Employee vs Independent Contractor Classification

Navigating Employee vs. Independent Contractor Classification for Small Businesses

For small businesses, correctly classifying workers as either employees or independent contractors is crucial. Misclassification can lead to significant legal and financial repercussions. This article will help you understand the distinction between the two classifications and navigate compliance with relevant regulations.

Understanding the FLSA and its Applicability

The Fair Labor Standards Act (FLSA) sets minimum wage, overtime pay, recordkeeping, and child labor standards affecting full-time and part-time employees in both the private sector and government. However, the protections of the FLSA do not extend to independent contractors. The primary method for determining classification under the FLSA is through the “economic reality test,” which examines whether a worker is economically dependent on the employer or in business for themselves.

Employee vs. Independent Contractor: Key Differences

Employees are individuals hired by a company to work under its direction and control. They receive wages, have taxes withheld from their paychecks, and often receive benefits such as health insurance and retirement plans (IRS ReferenceSBA Reference).

Independent contractors, on the other hand, provide services to a company but maintain control over how those services are executed. They are responsible for their own taxes and often do not receive employee benefits (IRS ReferenceSBA Reference).

The Economic Reality Test

The FLSA uses the “economic reality test” to assess whether a worker is an employee or an independent contractor. The following six factors are considered, but no single factor is decisive:

  1. Opportunity for profit or loss: Independent contractors can make a profit or incur a loss based on their managerial skill.
  2. Investment: Contractors often invest in their own equipment and resources, whereas employees use resources provided by the employer.
  3. Degree of permanence: Employees generally have an ongoing relationship with the employer, while contractors typically work on specific projects.
  4. Nature and degree of control: Contractors maintain significant control over how they perform their work, unlike employees, who follow the employer’s instructions.
  5. Integral part of the business: Work that is vital to the employer’s business suggests an employment relationship.
  6. Skill and initiative: Independent contractors often bring specialized skills and take initiative in their work.

The IRS 20-Factor Test

The IRS employs a comprehensive 20-Factor Test to provide detailed guidance on distinguishing between employees and independent contractors. This test examines a wide range of behavioral, financial, and relational aspects to determine the level of control and independence of the worker (IRS Reference).

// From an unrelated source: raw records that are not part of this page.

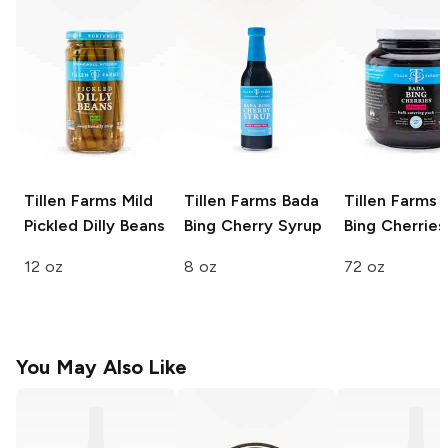
Tillen Farms
Mild
Tillen Farms
Bada
Tillen Farms
B
Pickled Dilly Beans
Bing Cherry Syrup
Bing Cherries
12 oz
8 oz
72 oz
You May Also Like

Behavioral Control Factors:

  1. Instructions: If the business has the right to control what, how, and when work is done, the worker is more likely to be an employee.
  2. Training: Providing training to the worker implies an expectation of following company guidelines, indicating employee status.

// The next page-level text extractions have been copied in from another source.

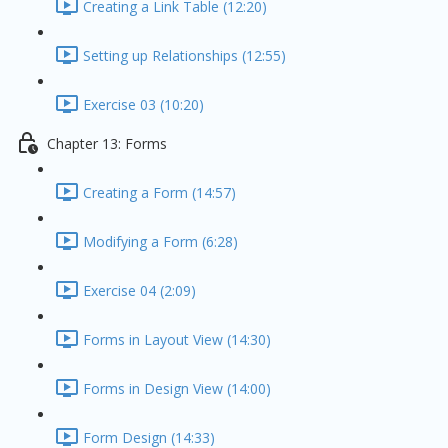
Creating a Link Table (12:20)
Setting up Relationships (12:55)
Exercise 03 (10:20)
Chapter 13: Forms
Creating a Form (14:57)
Modifying a Form (6:28)
Exercise 04 (2:09)
Forms in Layout View (14:30)
Forms in Design View (14:00)
Form Design (14:33)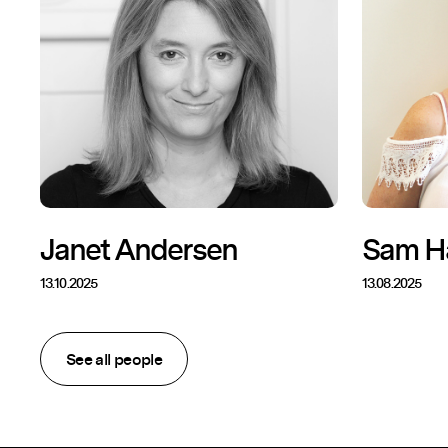
Janet Andersen
Sam H
13.10.2025
13.08.2025
See all people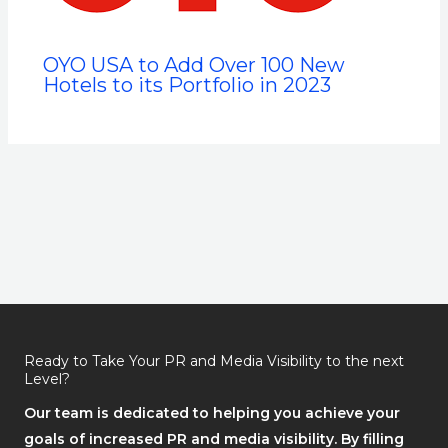
OYO USA to Add Over 100 New
Hotels to its Portfolio in 2023
Ready to Take Your PR and Media Visibility to the next
Level?
Our team is dedicated to helping you achieve your
goals of increased PR and media visibility. By filling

Financial Control Factors:

  1. Significant Investment: Independent contractors typically invest in their own facilities or tools. A lack of significant investment indicates employee status.
  2. Unreimbursed Expenses: Independent contractors are more likely to have expenses that are not reimbursed, further indicating their independence.
  3. Opportunity for Profit or Loss: A worker’s ability to realize a profit or incur a loss suggests independent contractor status.
  4. Services Available to the Market: Independent contractors often make their services available to the general public and work for multiple clients.

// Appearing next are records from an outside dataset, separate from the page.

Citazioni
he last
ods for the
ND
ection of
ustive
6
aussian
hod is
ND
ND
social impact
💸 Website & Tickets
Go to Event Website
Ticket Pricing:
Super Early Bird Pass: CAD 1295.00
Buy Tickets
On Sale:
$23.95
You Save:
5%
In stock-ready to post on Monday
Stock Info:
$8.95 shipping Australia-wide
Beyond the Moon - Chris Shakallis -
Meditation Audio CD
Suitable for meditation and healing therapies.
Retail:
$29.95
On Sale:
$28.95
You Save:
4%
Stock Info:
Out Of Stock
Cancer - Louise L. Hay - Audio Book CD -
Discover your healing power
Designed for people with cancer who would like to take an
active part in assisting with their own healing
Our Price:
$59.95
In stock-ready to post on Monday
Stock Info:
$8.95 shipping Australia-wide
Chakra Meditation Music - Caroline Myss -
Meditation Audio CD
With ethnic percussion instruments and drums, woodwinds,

Relationship of the Parties Factors:

  1. Written Contracts: While a contract can signify the parties’ intentions, the actual nature of the relationship holds more weight.
  2. Employee Benefits: Providing employee benefits like insurance and retirement plans signifies an employment relationship.
  3. Permanency of the Relationship: A relationship intended to be ongoing or indefinite generally indicates employee status.
  4. Regular Business Activity: If the services provided are a key part of the company’s regular business, this suggests the worker is an employee.

Other Considerations:

  1. Degree of Instruction: Detailed instructions given by the business indicate control, suggesting employee status.
  2. Order or Sequence Set: If the business mandates the order or sequence in which the work should be done, this indicates control over the worker.
  3. Reports: Regular reports to the business suggest an oversight typical for employees.
  4. Payment Method: Employees typically receive periodic payments such as hourly or weekly, while independent contractors are usually paid per job or project.
  5. Right to Discharge: The right to terminate the worker indicates an employer-employee relationship, while an independent contractor relationship limits termination based on contract terms.
  6. Right to Terminate: If the worker can walk away without liability, it suggests employee status; independent contractors generally cannot terminate without potential liabilities.
  7. Hiring Assistants: Independent contractors often hire, supervise, and pay their own assistants, unlike employees who are usually provided assistance by their employer.
  8. Stationary Facilities: Provision of work facilities by the employer suggests an employment relationship.
  9. Company Instructions: If the worker must comply with the company’s instructions on how to complete the work, this suggests control and an employment relationship.
  10. Continuous Relationship: A continuous working relationship indicates employment, whereas contractors typically have a relationship that ends upon project completion.

Specific Guidelines for New Mexico

In New Mexico, worker classification can vary depending on the regulatory entity involved:

  • Federal Payroll Taxes and the IRS Test: The IRS uses a comprehensive 20-factor test.
  • FLSA Economic Reality Test: A six-factor test focusing on the economic realities of the work relationship.
  • ABC Test under New Mexico Unemployment Compensation Law: This test considers control and direction, the nature of the service provided, and whether the worker is engaged in an independently established trade or business (Base Article Reference).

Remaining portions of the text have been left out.